Lessons learned from private clinics

Here’s what really happens when governments cut corners by outsourcing surgeries to private clinics.

The Conservative Party of BC have made a scary election pitch to fix wait lists for surgeries and diagnostic services by expanding “publicly funded partnerships in non-governmental facilities”. In other words, BC Conservative leader John Rustad wants to increase the use of private clinics, claiming this model will help put “patients first”. 

But a large body of international evidence and failed Canadian experiments clearly shows that private clinics erode the public health care system we all rely on. In fact, outsourcing publicly funded surgeries has proven to put profits, not patients, first



Instead of improving public services, here are seven predictable outcomes tied to contracting out: 

  1. Private clinics make staffing shortages worse and destabilize public hospitals. 
    Because private clinics draw from the same limited pool of health care workers, shifting resources to the private sector necessarily drains hospitals and the public sector of needed staff.

  2. For-profit delivery risks patient safety and care quality.
    Both Canadian and international experience shows that private for-profit facilities often cut corners to reduce costs, including hiring fewer and less skilled personnel. In some cases, this is associated with higher morbidity rates in the private sector.

  3. Private sector surgeries are more expensive to the public.
    For example, in 2016, BC’s plan to pay for-profit clinics for MRIs was nearly twice as expensive as the same service within the Vancouver Island Health Authority. In addition to higher costs for surgeries, taxpayers also pay more for monitoring, regulation, and enforcement that’s needed to maintain consistent, legal standards.

  4. For-profit facility ownership introduces financial conflict of interest in medical decision-making.
    Dual loyalty, to profits and patient care, can lead to upselling, self-referrals, and clinically unnecessary procedures. For-profits also have an incentive to take on easier surgeries, leaving the public system with more complex, expensive cases.

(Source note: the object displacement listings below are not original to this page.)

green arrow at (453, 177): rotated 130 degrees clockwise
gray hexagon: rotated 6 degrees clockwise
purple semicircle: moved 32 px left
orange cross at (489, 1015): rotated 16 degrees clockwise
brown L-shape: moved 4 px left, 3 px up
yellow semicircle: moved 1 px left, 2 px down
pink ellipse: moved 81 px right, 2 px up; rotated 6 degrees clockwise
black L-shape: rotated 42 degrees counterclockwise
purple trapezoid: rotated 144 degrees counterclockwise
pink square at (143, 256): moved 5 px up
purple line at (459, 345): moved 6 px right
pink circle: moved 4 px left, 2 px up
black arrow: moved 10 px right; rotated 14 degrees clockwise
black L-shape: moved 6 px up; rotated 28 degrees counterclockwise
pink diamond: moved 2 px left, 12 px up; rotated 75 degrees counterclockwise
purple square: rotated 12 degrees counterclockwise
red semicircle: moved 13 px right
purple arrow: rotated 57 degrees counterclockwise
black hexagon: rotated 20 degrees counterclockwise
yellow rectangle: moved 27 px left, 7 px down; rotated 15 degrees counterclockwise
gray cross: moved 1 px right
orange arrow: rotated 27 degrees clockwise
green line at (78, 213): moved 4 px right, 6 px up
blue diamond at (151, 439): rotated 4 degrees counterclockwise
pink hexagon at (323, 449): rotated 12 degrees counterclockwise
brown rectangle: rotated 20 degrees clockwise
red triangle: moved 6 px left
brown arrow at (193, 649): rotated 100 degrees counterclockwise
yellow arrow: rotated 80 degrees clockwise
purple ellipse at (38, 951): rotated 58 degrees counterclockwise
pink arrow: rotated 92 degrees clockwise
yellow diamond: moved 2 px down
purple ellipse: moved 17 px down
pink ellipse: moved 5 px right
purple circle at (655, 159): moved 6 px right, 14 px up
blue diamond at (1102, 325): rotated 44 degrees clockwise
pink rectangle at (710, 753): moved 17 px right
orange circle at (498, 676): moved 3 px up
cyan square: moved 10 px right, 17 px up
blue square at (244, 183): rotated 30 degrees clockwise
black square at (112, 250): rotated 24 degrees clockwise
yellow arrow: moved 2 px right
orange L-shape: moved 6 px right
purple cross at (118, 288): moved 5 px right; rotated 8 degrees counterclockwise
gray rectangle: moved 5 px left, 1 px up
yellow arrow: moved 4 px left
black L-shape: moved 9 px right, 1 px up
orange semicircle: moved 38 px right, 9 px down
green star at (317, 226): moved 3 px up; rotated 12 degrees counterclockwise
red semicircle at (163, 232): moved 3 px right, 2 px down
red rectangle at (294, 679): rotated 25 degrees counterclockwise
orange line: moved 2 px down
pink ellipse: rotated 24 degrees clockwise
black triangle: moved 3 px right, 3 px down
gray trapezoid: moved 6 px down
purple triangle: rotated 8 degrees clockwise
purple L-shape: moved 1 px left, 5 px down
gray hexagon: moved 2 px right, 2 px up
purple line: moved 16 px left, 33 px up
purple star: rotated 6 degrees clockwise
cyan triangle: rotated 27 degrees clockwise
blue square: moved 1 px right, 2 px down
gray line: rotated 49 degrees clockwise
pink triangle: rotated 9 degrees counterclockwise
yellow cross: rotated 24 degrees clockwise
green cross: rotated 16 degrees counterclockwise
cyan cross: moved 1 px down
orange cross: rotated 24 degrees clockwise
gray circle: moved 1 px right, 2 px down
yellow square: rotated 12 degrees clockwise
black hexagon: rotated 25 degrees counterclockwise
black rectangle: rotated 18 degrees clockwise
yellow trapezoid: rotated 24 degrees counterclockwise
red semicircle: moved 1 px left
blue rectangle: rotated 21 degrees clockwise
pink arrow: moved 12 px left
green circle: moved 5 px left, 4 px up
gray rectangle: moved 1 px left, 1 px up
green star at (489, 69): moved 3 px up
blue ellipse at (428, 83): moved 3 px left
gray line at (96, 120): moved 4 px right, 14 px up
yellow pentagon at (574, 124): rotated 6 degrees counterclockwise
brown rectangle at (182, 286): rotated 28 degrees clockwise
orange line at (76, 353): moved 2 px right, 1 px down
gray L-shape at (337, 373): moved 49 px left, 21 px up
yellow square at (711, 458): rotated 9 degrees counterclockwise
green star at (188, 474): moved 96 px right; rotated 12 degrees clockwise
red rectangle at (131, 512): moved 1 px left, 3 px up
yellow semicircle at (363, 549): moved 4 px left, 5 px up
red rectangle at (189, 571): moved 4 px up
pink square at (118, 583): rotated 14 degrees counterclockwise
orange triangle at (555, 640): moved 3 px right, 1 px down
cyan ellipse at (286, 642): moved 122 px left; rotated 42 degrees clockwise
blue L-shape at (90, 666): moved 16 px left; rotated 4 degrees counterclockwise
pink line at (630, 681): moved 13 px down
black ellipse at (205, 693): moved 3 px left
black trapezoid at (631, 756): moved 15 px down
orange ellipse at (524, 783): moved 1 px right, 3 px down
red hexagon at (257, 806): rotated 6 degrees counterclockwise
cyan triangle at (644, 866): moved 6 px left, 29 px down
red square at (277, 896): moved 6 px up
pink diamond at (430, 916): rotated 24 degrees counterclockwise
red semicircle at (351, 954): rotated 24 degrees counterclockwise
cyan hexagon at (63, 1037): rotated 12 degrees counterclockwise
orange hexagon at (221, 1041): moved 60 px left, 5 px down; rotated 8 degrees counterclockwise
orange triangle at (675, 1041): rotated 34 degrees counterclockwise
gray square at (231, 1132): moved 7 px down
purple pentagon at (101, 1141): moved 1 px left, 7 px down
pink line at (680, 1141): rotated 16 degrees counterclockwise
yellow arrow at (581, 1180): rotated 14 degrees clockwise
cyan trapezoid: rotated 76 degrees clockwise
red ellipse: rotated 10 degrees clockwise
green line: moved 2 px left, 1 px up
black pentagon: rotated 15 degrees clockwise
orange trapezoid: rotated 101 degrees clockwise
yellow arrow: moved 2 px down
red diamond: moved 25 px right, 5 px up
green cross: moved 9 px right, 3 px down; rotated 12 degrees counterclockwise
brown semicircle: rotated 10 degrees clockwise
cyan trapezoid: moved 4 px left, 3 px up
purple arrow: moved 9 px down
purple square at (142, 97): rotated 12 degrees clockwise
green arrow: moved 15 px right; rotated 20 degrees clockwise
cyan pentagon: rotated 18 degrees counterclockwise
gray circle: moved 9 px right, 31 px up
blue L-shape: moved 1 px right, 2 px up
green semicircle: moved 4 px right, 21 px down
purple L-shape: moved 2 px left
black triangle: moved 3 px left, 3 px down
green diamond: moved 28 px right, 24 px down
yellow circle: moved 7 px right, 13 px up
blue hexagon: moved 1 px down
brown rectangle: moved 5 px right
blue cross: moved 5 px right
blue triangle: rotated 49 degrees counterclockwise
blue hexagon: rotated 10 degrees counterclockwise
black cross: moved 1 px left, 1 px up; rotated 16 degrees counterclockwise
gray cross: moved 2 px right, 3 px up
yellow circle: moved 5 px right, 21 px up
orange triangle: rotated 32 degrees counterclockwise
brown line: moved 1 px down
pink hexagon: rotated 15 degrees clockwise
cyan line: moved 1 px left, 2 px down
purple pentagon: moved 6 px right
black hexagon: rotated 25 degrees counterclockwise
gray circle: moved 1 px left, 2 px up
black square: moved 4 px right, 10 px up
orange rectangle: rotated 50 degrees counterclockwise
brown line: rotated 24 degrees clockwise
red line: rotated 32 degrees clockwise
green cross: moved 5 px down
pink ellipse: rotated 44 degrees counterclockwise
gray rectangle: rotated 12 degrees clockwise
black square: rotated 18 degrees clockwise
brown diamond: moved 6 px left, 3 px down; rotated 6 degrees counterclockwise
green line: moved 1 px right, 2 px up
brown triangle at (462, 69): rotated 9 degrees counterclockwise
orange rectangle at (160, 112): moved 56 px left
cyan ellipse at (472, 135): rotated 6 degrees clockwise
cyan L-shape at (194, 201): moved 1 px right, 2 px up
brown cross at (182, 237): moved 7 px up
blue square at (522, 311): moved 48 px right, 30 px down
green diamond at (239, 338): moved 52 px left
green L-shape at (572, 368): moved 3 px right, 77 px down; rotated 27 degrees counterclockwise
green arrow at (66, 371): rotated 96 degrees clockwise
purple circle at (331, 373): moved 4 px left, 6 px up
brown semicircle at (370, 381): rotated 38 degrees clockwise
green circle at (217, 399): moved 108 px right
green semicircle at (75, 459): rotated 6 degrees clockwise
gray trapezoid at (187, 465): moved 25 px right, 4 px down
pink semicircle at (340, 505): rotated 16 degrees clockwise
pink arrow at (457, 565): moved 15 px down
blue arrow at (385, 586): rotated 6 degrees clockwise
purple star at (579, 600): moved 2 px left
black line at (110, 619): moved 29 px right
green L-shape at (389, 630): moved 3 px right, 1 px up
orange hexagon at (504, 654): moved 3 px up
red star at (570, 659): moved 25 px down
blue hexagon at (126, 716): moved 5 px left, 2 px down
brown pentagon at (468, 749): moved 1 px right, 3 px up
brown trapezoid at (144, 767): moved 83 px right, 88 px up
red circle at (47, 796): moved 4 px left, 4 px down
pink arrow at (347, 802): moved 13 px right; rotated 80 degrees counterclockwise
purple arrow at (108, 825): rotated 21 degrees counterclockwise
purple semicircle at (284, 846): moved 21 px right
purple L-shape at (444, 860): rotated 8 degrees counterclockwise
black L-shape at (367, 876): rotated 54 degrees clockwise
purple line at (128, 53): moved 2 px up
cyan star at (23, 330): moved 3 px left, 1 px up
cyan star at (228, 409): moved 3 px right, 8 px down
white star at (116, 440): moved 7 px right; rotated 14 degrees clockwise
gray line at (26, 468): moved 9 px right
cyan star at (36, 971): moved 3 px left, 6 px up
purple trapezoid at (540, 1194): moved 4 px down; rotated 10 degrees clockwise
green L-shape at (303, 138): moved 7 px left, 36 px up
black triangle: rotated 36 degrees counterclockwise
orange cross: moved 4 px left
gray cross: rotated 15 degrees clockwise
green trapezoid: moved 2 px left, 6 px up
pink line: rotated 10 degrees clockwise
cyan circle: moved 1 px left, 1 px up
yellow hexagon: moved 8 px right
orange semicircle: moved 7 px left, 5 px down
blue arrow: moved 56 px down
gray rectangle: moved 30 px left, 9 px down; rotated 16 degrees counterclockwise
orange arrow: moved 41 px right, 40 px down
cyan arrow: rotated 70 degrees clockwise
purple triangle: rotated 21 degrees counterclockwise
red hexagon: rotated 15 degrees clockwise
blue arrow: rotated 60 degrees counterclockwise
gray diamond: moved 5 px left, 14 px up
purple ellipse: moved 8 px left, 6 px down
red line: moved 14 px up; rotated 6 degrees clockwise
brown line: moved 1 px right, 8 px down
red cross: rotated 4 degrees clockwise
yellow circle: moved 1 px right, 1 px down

  5. Increased for-profit delivery opens the door to legal gray zones and illegal practices.
    Many for-profit companies that receive public funds have fostered two-tier health care through unlawful extra-billing contrary to the BC Medicare Protection Act and the Canada Health Act.

  6. Increased outsourcing increases the power of domestic and US institutional investors over our health care system.
    A single private equity firm, nearly a monopoly, owns the largest national network of independent surgical centres, made up of 53 operating rooms spread across 14 Canadian cities. Once private-for-profit clinics have established contracts with the province, they strategically engrain themselves in the system, make themselves indispensable, and grow bolder in setting the terms of contracts.

  7. Contracting out does not help reduce wait times.
    Provinces that have the most for-profit clinics and hospitals (British Columbia, Quebec, Alberta) generally show poorer wait time performances than provinces with little to no privatization. 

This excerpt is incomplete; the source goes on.